Supplied entries:

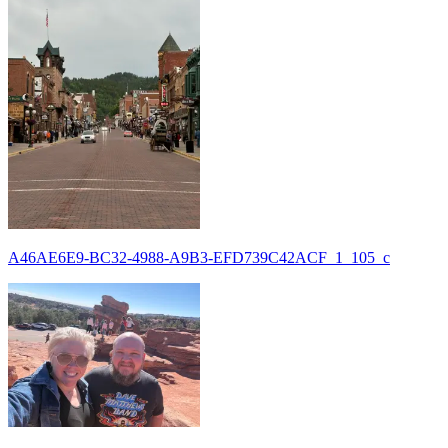
A46AE6E9-BC32-4988-A9B3-EFD739C42ACF_1_105_c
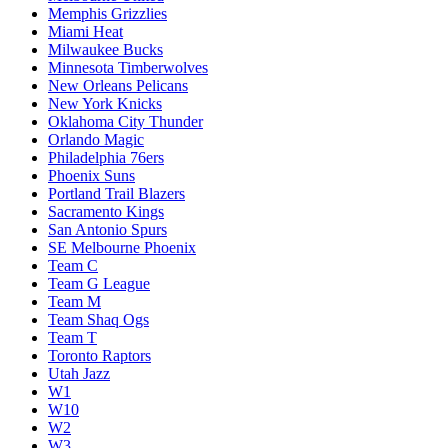
Memphis Grizzlies
Miami Heat
Milwaukee Bucks
Minnesota Timberwolves
New Orleans Pelicans
New York Knicks
Oklahoma City Thunder
Orlando Magic
Philadelphia 76ers
Phoenix Suns
Portland Trail Blazers
Sacramento Kings
San Antonio Spurs
SE Melbourne Phoenix
Team C
Team G League
Team M
Team Shaq Ogs
Team T
Toronto Raptors
Utah Jazz
W1
W10
W2
W3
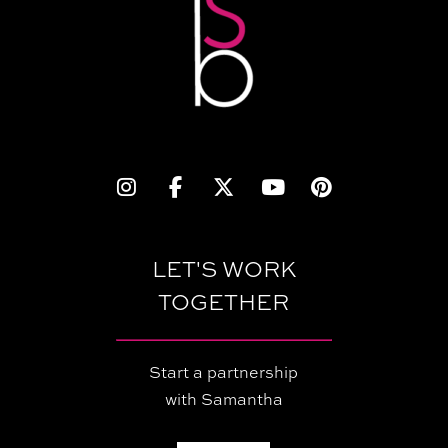
LET'S WORK
TOGETHER
Start a partnership
with Samantha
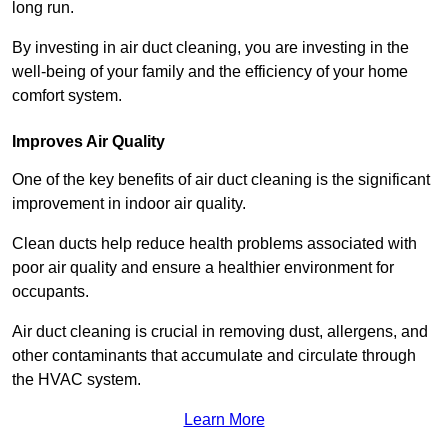
long run.
By investing in air duct cleaning, you are investing in the
well-being of your family and the efficiency of your home
comfort system.
Improves Air Quality
One of the key benefits of air duct cleaning is the significant
improvement in indoor air quality.
Clean ducts help reduce health problems associated with
poor air quality and ensure a healthier environment for
occupants.
Air duct cleaning is crucial in removing dust, allergens, and
other contaminants that accumulate and circulate through
the HVAC system.
Learn More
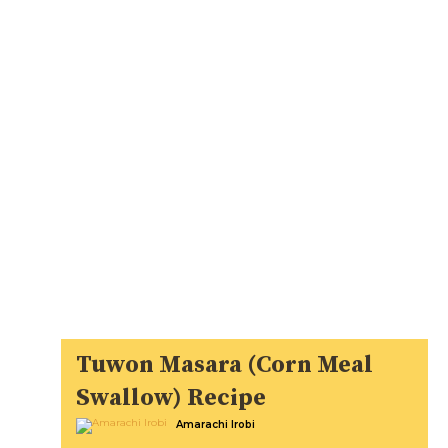
Tuwon Masara (Corn Meal
Swallow) Recipe
Amarachi Irobi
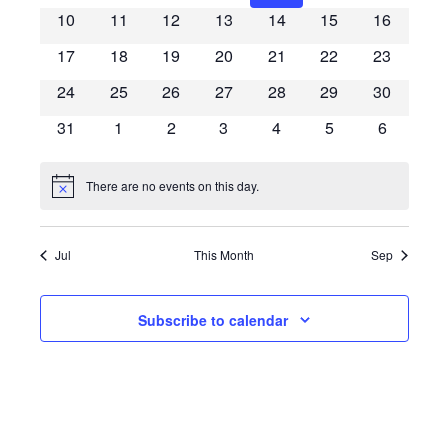
10
11
12
13
14
15
16
17
18
19
20
21
22
23
24
25
26
27
28
29
30
31
1
2
3
4
5
6
There are no events on this day.
Notice
Jul
This Month
Sep
Subscribe to calendar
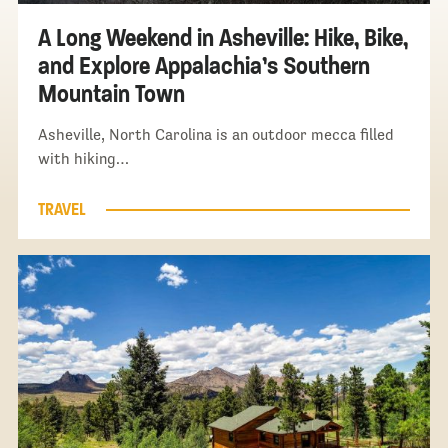
A Long Weekend in Asheville: Hike, Bike,
and Explore Appalachia’s Southern
Mountain Town
Asheville, North Carolina is an outdoor mecca filled
with hiking…
TRAVEL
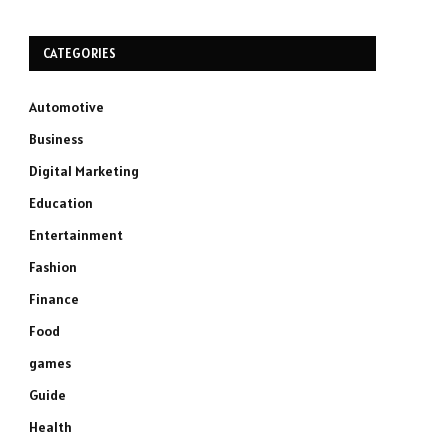
CATEGORIES
Automotive
Business
Digital Marketing
Education
Entertainment
Fashion
Finance
Food
games
Guide
Health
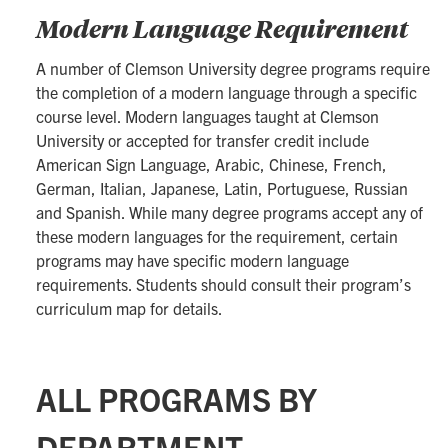
Modern Language Requirement
A number of Clemson University degree programs require
the completion of a modern language through a specific
course level. Modern languages taught at Clemson
University or accepted for transfer credit include
American Sign Language, Arabic, Chinese, French,
German, Italian, Japanese, Latin, Portuguese, Russian
and Spanish. While many degree programs accept any of
these modern languages for the requirement, certain
programs may have specific modern language
requirements. Students should consult their program’s
curriculum map for details.
ALL PROGRAMS BY
DEPARTMENT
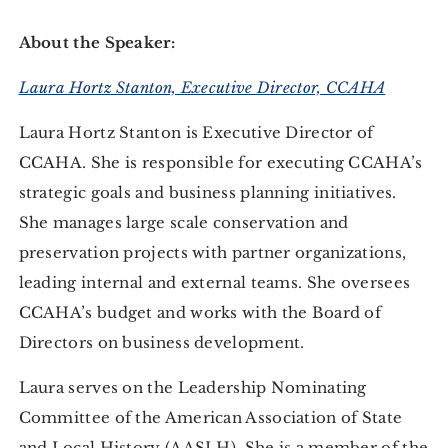
About the Speaker:
Laura Hortz Stanton, Executive Director, CCAHA
Laura Hortz Stanton is Executive Director of
CCAHA. She is responsible for executing CCAHA’s
strategic goals and business planning initiatives.
She manages large scale conservation and
preservation projects with partner organizations,
leading internal and external teams. She oversees
CCAHA’s budget and works with the Board of
Directors on business development.
Laura serves on the Leadership Nominating
Committee of the American Association of State
and Local History (AASLH). She is a member of the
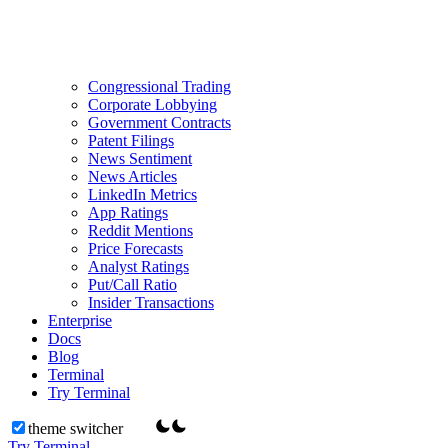
Congressional Trading
Corporate Lobbying
Government Contracts
Patent Filings
News Sentiment
News Articles
LinkedIn Metrics
App Ratings
Reddit Mentions
Price Forecasts
Analyst Ratings
Put/Call Ratio
Insider Transactions
Enterprise
Docs
Blog
Terminal
Try Terminal
theme switcher
Try Terminal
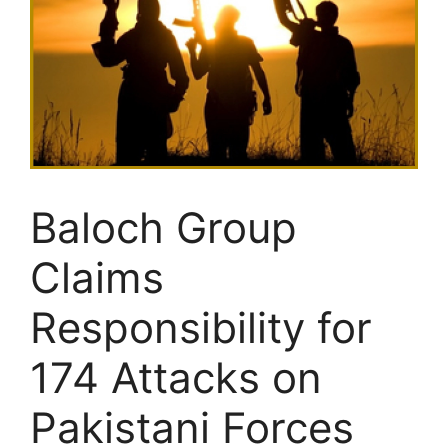
Baloch Group
Claims
Responsibility for
174 Attacks on
Pakistani Forces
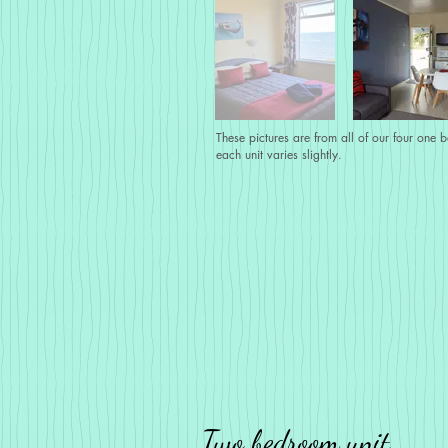
These pictures are from all of our four one 
each unit varies slightly.
Two bedroom unit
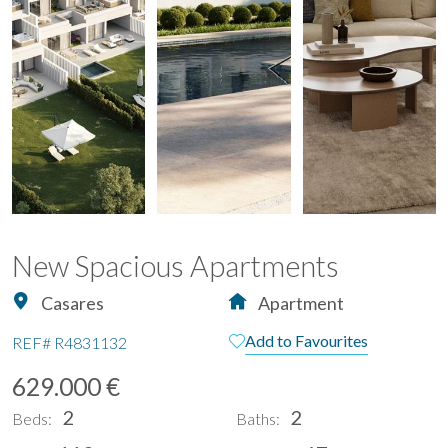
New Spacious Apartments
Casares
Apartment
Add to Favourites
REF#
R4831132
629.000 €
2
2
Beds:
Baths:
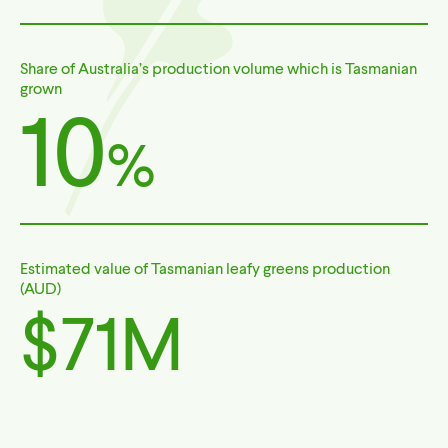
Share of Australia’s production volume which is Tasmanian
grown
10
%
Estimated value of Tasmanian leafy greens production
(AUD)
$71M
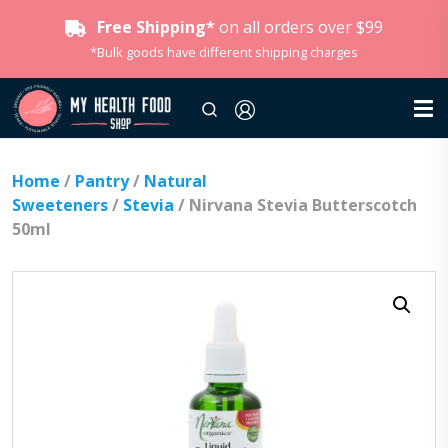
Free Shipping*
on all orders over $99
*Bulk goods have different shipping charges
Home
/
Pantry
/
Natural
Sweeteners
/
Stevia
/ Nirvana Stevia Butterscotch
50ml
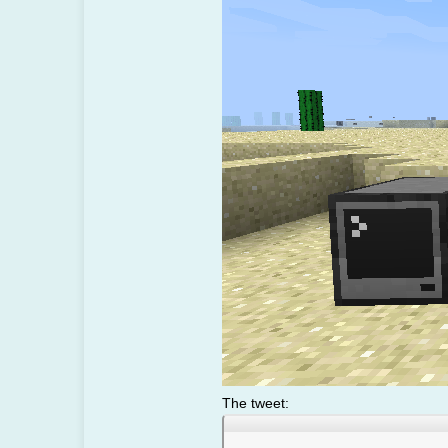
The tweet:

Task goal: Reproduce the listing exactly. Leave its pictures out.

Solution:
A46AE6E9-BC32-4988-A9B3-EFD739C42ACF_1_105_c
Memphis Grizzlies
Miami Heat
Milwaukee Bucks
Minnesota Timberwolves
New Orleans Pelicans
New York Knicks
Oklahoma City Thunder
Orlando Magic
Philadelphia 76ers
Phoenix Suns
Portland Trail Blazers
Sacramento Kings
San Antonio Spurs
SE Melbourne Phoenix
Team C
Team G League
Team M
Team Shaq Ogs
Team T
Toronto Raptors
Utah Jazz
W1
W10
W2
W3
LET'S WORK
TOGETHER
Start a partnership
with Samantha
long run.
By investing in air duct cleaning, you are investing in the
well-being of your family and the efficiency of your home
comfort system.
Improves Air Quality
One of the key benefits of air duct cleaning is the significant
improvement in indoor air quality.
Clean ducts help reduce health problems associated with
poor air quality and ensure a healthier environment for
occupants.
Air duct cleaning is crucial in removing dust, allergens, and
other contaminants that accumulate and circulate through
the HVAC system.
Learn More
Tuwon Masara (Corn Meal
Swallow) Recipe
Amarachi Irobi
10
11
12
13
14
15
16
17
18
19
20
21
22
23
24
25
26
27
28
29
30
31
1
2
3
4
5
6
There are no events on this day.
Notice
Jul
This Month
Sep
Subscribe to calendar
A Long Weekend in Asheville: Hike, Bike,
and Explore Appalachia’s Southern
Mountain Town
Asheville, North Carolina is an outdoor mecca filled
with hiking…
TRAVEL
CATEGORIES
Automotive
Business
Digital Marketing
Education
Entertainment
Fashion
Finance
Food
games
Guide
Health
Modern Language Requirement
A number of Clemson University degree programs require
the completion of a modern language through a specific
course level. Modern languages taught at Clemson
University or accepted for transfer credit include
American Sign Language, Arabic, Chinese, French,
German, Italian, Japanese, Latin, Portuguese, Russian
and Spanish. While many degree programs accept any of
these modern languages for the requirement, certain
programs may have specific modern language
requirements. Students should consult their program’s
curriculum map for details.
ALL PROGRAMS BY
DEPARTMENT
About the Speaker:
Laura Hortz Stanton, Executive Director, CCAHA
Laura Hortz Stanton is Executive Director of
CCAHA. She is responsible for executing CCAHA’s
strategic goals and business planning initiatives.
She manages large scale conservation and
preservation projects with partner organizations,
leading internal and external teams. She oversees
CCAHA’s budget and works with the Board of
Directors on business development.
Laura serves on the Leadership Nominating
Committee of the American Association of State
and Local History (AASLH). She is a member of the
Congressional Trading
Corporate Lobbying
Government Contracts
Patent Filings
News Sentiment
News Articles
LinkedIn Metrics
App Ratings
Reddit Mentions
Price Forecasts
Analyst Ratings
Put/Call Ratio
Insider Transactions
Enterprise
Docs
Blog
Terminal
Try Terminal
theme switcher
Try Terminal
Baloch Group
Claims
Responsibility for
174 Attacks on
Pakistani Forces
These pictures are from all of our four one 
each unit varies slightly.
Two bedroom unit
New Spacious Apartments
Casares
Apartment
Add to Favourites
REF#
R4831132
629.000 €
2
2
Beds:
Baths:
Share of Australia’s production volume which is Tasmanian
grown
10
%
Estimated value of Tasmanian leafy greens production
(AUD)
$71M
Free Shipping*
on all orders over $99
*Bulk goods have different shipping charges
Home
/
Pantry
/
Natural
Sweeteners
/
Stevia
/ Nirvana Stevia Butterscotch
50ml
The tweet:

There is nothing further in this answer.